**REQUIRED WORK:**
Your answer should hold every line of the records below that contains the string "time".

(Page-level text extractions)
[Start of section]
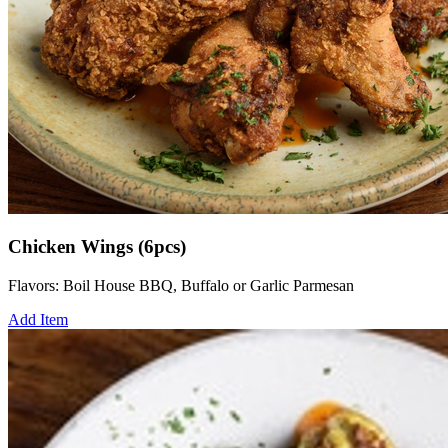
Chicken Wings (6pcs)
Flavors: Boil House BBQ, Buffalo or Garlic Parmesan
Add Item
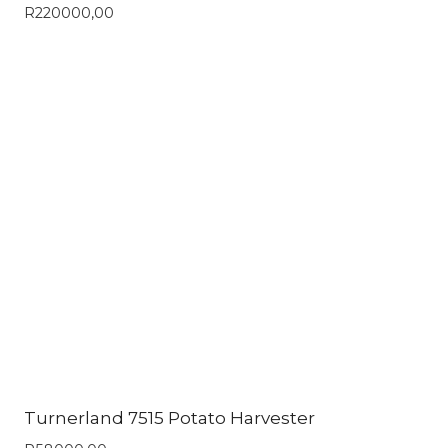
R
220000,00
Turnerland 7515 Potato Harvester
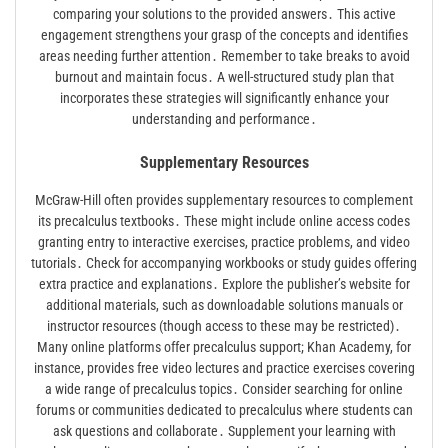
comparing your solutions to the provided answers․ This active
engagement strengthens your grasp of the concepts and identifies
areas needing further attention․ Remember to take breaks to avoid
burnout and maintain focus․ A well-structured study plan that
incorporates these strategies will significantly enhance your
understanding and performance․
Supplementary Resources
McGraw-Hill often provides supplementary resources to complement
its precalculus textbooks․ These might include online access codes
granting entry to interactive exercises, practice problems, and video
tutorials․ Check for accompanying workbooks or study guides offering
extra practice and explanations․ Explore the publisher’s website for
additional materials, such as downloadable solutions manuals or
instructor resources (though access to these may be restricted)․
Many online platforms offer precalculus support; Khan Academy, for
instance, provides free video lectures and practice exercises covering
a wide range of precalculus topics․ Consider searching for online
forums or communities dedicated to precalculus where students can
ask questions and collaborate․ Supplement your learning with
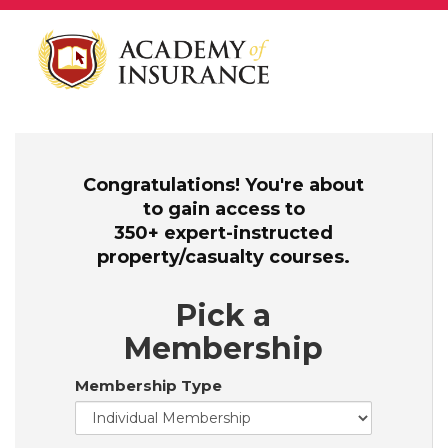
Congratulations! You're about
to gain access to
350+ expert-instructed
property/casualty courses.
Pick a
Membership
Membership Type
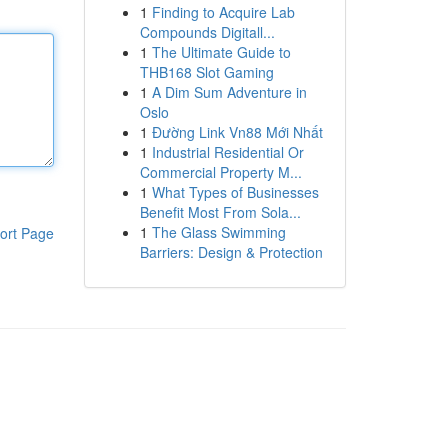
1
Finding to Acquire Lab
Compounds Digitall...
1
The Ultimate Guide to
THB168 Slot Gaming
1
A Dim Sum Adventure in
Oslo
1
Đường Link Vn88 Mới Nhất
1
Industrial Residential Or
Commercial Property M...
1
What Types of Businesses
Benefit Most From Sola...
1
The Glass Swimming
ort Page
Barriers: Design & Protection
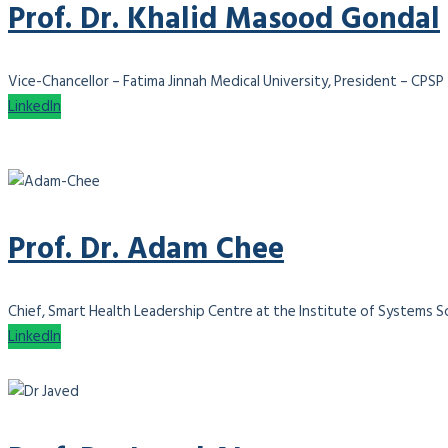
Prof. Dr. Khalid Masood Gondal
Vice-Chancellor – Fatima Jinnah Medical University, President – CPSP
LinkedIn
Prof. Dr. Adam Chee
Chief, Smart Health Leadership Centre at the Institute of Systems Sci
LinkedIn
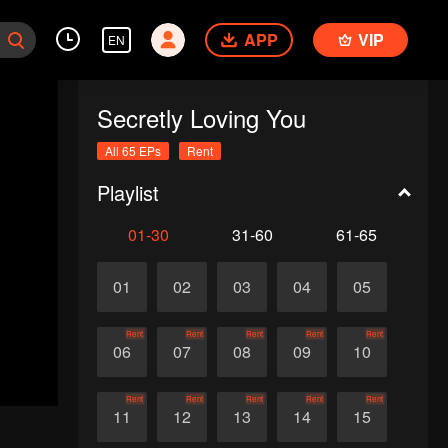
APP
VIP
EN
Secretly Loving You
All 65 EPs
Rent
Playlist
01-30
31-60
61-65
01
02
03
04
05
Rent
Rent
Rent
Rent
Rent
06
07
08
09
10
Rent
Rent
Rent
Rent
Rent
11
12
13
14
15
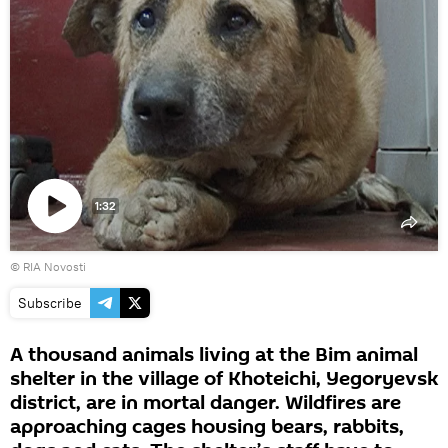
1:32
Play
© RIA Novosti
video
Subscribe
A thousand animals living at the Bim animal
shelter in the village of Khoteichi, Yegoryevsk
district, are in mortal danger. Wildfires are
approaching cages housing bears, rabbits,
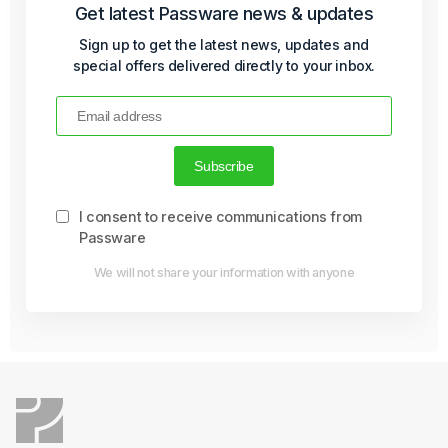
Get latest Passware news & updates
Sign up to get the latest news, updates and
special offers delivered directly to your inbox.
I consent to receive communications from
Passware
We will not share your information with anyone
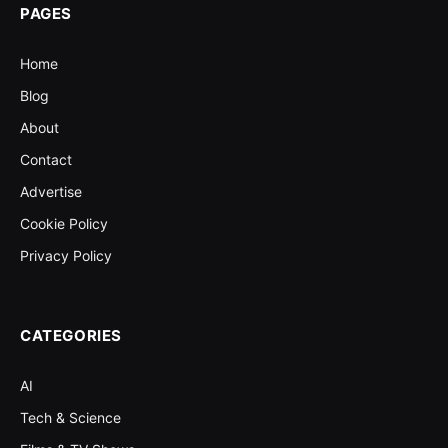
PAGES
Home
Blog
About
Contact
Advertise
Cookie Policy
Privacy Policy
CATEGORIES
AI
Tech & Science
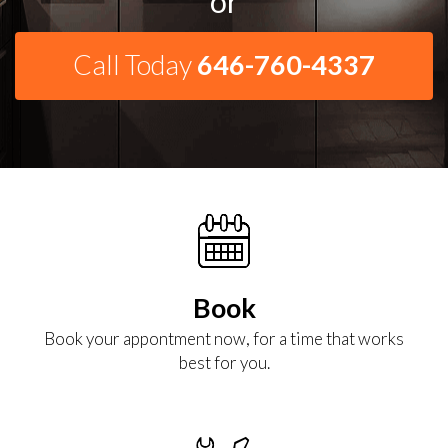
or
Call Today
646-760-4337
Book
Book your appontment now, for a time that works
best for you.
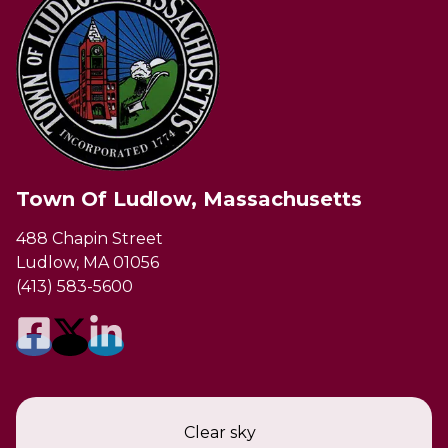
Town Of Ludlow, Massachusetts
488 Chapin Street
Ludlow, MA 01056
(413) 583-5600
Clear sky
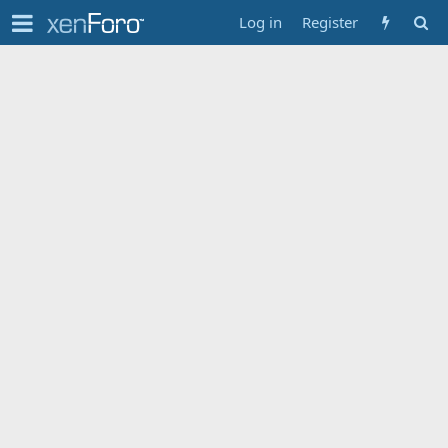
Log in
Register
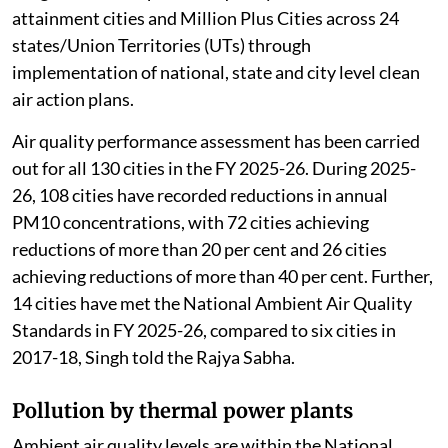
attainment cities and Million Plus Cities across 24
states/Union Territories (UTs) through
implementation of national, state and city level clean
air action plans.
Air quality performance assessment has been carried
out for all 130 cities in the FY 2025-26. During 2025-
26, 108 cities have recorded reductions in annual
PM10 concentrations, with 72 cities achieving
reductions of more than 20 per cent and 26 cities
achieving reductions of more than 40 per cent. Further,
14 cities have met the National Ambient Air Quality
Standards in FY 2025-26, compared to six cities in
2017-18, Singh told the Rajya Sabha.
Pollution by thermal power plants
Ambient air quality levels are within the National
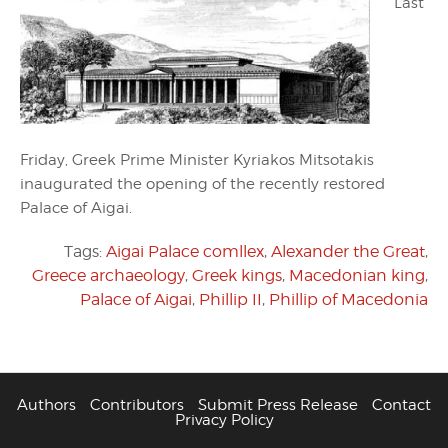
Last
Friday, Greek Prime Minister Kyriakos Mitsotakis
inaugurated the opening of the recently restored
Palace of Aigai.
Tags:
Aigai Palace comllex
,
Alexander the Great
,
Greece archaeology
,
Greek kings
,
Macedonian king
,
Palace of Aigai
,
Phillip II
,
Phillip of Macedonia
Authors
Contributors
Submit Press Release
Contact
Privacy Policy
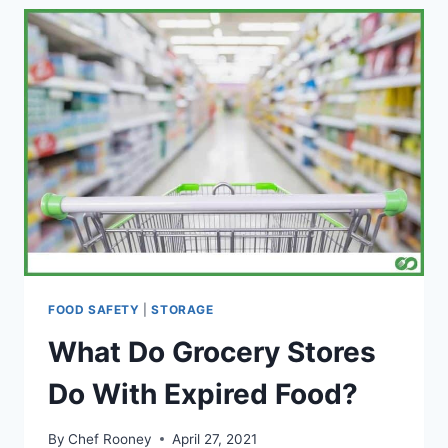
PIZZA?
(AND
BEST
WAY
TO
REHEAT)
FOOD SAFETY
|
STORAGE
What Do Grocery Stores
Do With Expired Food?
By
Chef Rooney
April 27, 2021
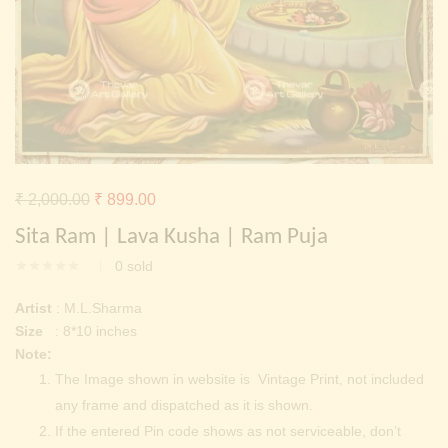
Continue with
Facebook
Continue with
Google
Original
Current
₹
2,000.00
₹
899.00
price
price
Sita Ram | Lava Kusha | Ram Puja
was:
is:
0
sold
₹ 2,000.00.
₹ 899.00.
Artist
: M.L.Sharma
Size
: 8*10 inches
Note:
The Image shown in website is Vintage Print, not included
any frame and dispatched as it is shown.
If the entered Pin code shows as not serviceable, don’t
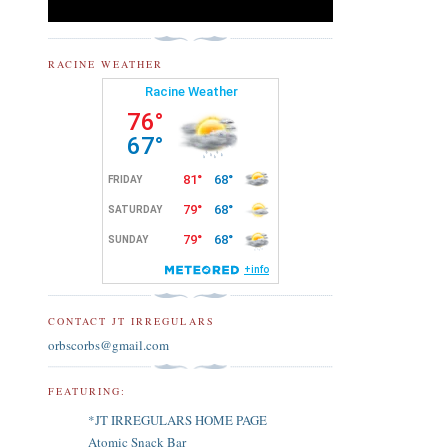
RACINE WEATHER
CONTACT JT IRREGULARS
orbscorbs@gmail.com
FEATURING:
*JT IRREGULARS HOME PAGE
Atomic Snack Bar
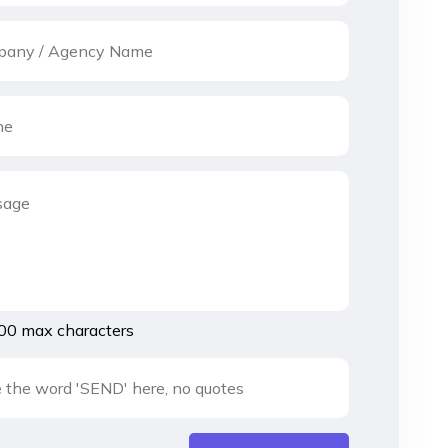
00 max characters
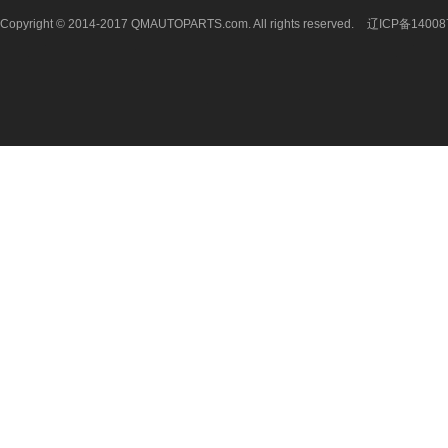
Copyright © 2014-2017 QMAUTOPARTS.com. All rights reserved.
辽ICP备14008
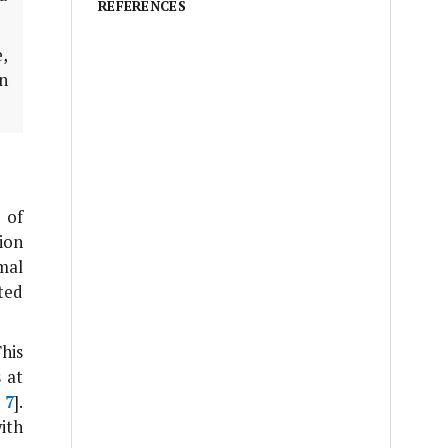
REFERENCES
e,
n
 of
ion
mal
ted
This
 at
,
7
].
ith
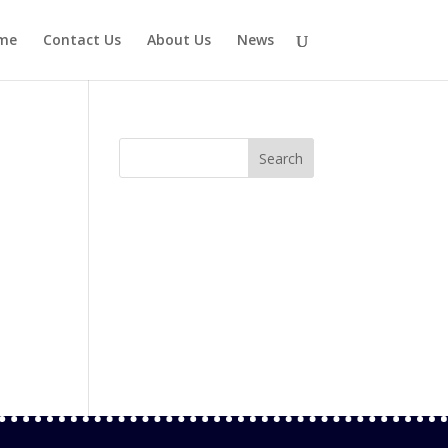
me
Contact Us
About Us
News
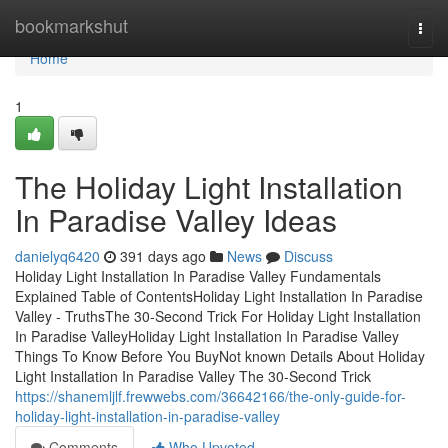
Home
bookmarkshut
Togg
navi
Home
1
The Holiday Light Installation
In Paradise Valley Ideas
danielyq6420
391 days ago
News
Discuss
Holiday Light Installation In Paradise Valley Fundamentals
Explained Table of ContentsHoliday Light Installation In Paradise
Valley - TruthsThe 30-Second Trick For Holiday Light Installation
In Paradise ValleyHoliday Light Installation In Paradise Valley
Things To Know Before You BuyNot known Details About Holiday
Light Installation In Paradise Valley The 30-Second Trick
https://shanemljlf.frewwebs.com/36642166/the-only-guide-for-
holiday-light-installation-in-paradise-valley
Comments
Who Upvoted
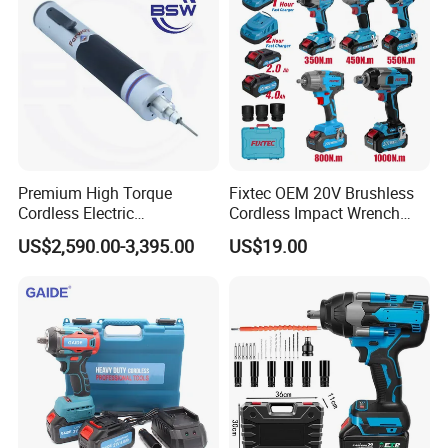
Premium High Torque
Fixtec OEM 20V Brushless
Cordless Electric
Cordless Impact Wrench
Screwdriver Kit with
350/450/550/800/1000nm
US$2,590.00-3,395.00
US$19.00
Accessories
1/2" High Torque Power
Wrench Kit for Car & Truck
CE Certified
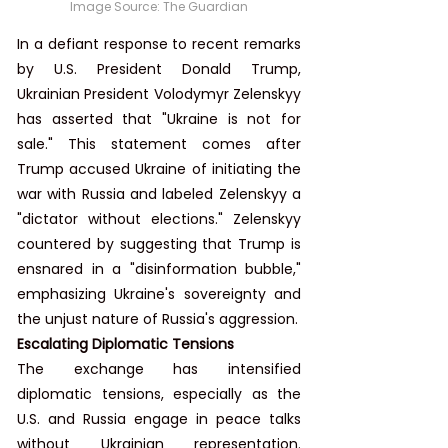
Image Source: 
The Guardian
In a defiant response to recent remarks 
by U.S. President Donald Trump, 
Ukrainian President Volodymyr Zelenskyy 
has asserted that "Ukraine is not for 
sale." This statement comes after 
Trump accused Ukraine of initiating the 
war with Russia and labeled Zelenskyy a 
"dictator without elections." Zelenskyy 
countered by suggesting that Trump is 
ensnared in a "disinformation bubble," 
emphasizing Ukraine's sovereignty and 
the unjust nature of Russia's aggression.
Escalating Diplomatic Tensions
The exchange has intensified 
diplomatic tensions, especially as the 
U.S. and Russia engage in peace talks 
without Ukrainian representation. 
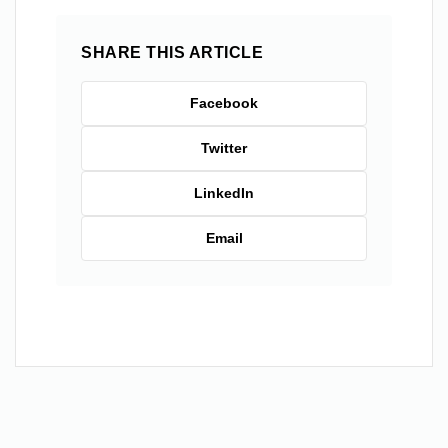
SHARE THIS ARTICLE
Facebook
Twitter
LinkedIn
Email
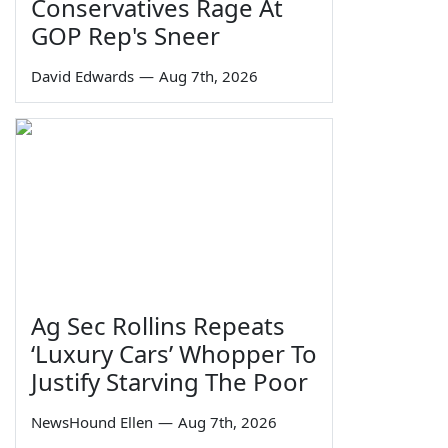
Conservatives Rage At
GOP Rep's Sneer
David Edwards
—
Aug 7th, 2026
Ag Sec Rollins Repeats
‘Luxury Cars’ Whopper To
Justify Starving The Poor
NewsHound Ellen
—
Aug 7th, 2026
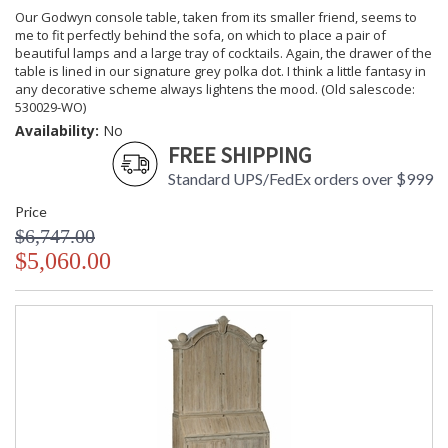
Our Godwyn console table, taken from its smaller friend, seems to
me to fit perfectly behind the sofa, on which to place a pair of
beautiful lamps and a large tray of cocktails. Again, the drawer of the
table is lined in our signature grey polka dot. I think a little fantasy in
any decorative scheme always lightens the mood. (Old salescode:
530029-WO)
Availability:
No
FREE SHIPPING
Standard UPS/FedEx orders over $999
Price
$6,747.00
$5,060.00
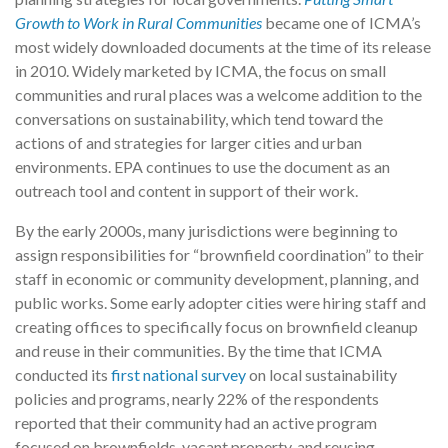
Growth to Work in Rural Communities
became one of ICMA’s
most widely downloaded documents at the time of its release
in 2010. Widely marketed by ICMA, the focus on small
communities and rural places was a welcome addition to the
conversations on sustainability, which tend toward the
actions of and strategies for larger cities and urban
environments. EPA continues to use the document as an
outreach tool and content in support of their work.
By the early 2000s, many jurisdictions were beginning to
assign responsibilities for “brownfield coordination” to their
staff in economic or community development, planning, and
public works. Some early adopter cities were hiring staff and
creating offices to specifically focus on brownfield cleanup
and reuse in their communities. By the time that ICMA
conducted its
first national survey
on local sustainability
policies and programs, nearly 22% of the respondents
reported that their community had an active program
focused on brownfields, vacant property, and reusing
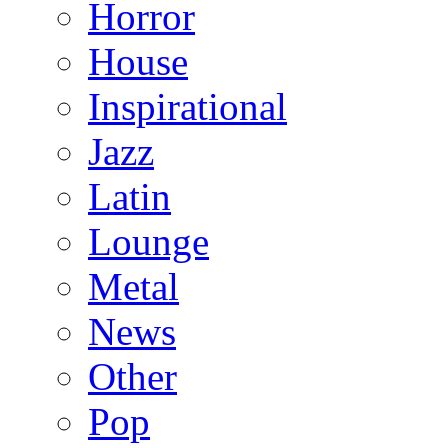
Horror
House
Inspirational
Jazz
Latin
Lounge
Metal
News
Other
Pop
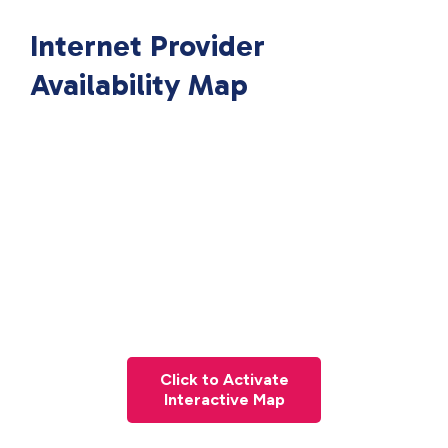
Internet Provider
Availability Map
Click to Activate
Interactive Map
[End of section]
**ANSWER TO THIS TASK:**
Book your appontment now, for a time that works
most widely downloaded documents at the time of its release
and reuse in their communities. By the time that ICMA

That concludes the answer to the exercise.